Abstract

Reconfigurability and low complexity are the two key requirements of finite impulse response (FIR) filters. Two new efficient reconfigurable architectures namely constant shift method (CSM) and programmable shift method (PSM) of low complexity are used for design of higher order finite impulse response (FIR) filters. The FIR filter architecture is capable of operating for different wordlength filter coefficients without any overhead in hardware circuitry. The CSM results in higher speed whereas the PSM results in lower area. These methods are based on the binary common subexpression elimination (BCSE) algorithm using canonical signed digit (CSD) representation of coefficients. The CSD representation is widely used in implementing multiple constant multiplication because it guarantees the least number of additions for a given constant multiplication. Hence the CSM architecture is used for high speed applications and the PSM architecture is used in applications where area and power have to be minimized. The experimental results are synthesized and major parameters like area, delay, power are compared for both CSM and PSM architecture using Xilinx ISE 8.1tool.

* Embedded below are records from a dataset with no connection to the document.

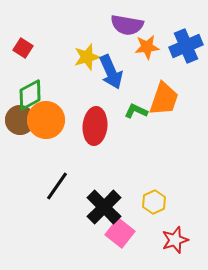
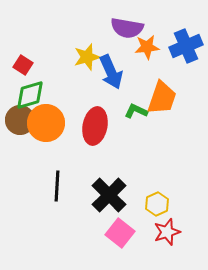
purple semicircle: moved 3 px down
red square: moved 17 px down
green diamond: rotated 12 degrees clockwise
orange trapezoid: moved 2 px left, 1 px up
orange circle: moved 3 px down
red ellipse: rotated 6 degrees clockwise
black line: rotated 32 degrees counterclockwise
yellow hexagon: moved 3 px right, 2 px down
black cross: moved 5 px right, 12 px up
red star: moved 8 px left, 8 px up
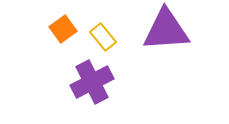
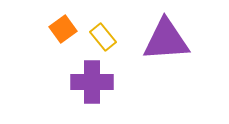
purple triangle: moved 10 px down
purple cross: rotated 27 degrees clockwise
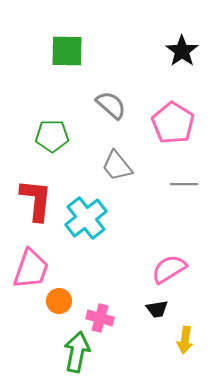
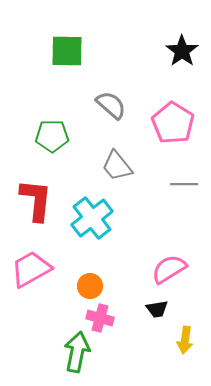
cyan cross: moved 6 px right
pink trapezoid: rotated 138 degrees counterclockwise
orange circle: moved 31 px right, 15 px up
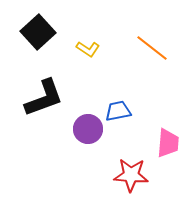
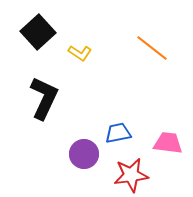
yellow L-shape: moved 8 px left, 4 px down
black L-shape: rotated 45 degrees counterclockwise
blue trapezoid: moved 22 px down
purple circle: moved 4 px left, 25 px down
pink trapezoid: rotated 88 degrees counterclockwise
red star: rotated 12 degrees counterclockwise
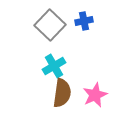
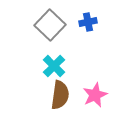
blue cross: moved 4 px right, 1 px down
cyan cross: rotated 15 degrees counterclockwise
brown semicircle: moved 2 px left, 2 px down
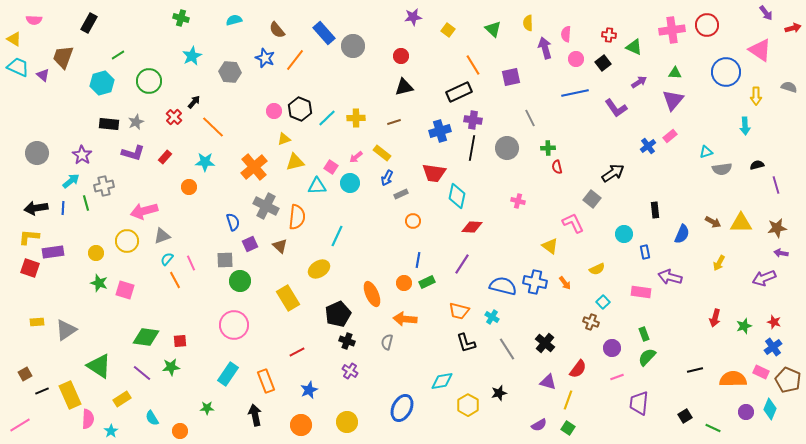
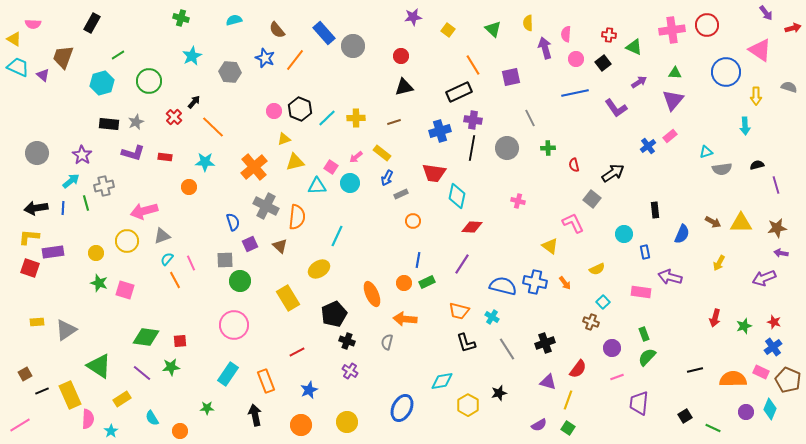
pink semicircle at (34, 20): moved 1 px left, 4 px down
black rectangle at (89, 23): moved 3 px right
red rectangle at (165, 157): rotated 56 degrees clockwise
red semicircle at (557, 167): moved 17 px right, 2 px up
black pentagon at (338, 314): moved 4 px left
black cross at (545, 343): rotated 30 degrees clockwise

FIR digital filters find extensive applications in mobile communication systems for applications such as channelization, channel equalization, matched filtering, and pulse shaping, due to their absolute stability and linear phase properties. The filters employed in mobile systems must be realized to consume less power and operate at high speed. The complexity of FIR filters is dominated by the complexity of coefficient multipliers. It is well known that the common sub expression elimination (CSE) methods based on canonical signed digit (CSD) coefficients produce low complexity FIR filter coefficient multipliers [2]. In [5] they have the binary common subexpression elimination (BCSE) method which provided improved adder reductions and thus low complexity FIR filters compared to [2]–[ 4]. In [7] the concept of reconfigurable multiplier block (ReMB) was introduced. The ReMB will generate all the coefficient products and a multiplexer will select the required ones depending on the input. It was shown that by pushing the multiplexer deep into the multiplier block design, the redundancy can be reduced. The resulting specialized multiplier design can be more efficient in terms of area and computational complexity compared to the general-purpose multiplier plus the coefficient store [7]. But the ReMB proposed in [7] has its area, power, and speed dependent on the filterlength making them inappropriate for higher order FIR filters. In this paper, two architectures are designed that integrate reconfigurability and low complexity to realize FIR filters. The FIR filter architectures are called constant shifts method (CSM) and programmable shifts method (PSM). The preliminary design of two architectures is taken from a recent conference paper [6]. In this paper, elaboration of the CSM and PSM architectures was introduced in [6] by providing the detailed design. Also two CSD based methods based on our CSM and PSM are designed. The architectures consider coefficients as constants (as they are stored in LUTs) and input signal as variable. The coefficient multiplication in such a case is known as multiple constant multiplications (MCM), i.e., multiplication of one variable (input signal) with multiple constants (filter coefficients). The MCM is then optimized for eliminating redundancy using our BCSE algorithm [5] to minimize the filter complexity. The CSM focuses on the implementing FIR filters by partitioning the filter coefficients into fixed groups.

The PSM has a pre-analysis part which eliminates the redundancy in filter coefficients using the BCSE algorithm. The advantage of CSM is that it produces high-speed filters at the cost of a slight increase in area and power consumption. On the contrary, the PSM produces filters with low area and power consumption at the cost of a slight increase in delay. Another advantage of PSM is that the wordlength of the filter coefficients can be dynamically changed without any modification in the hardware.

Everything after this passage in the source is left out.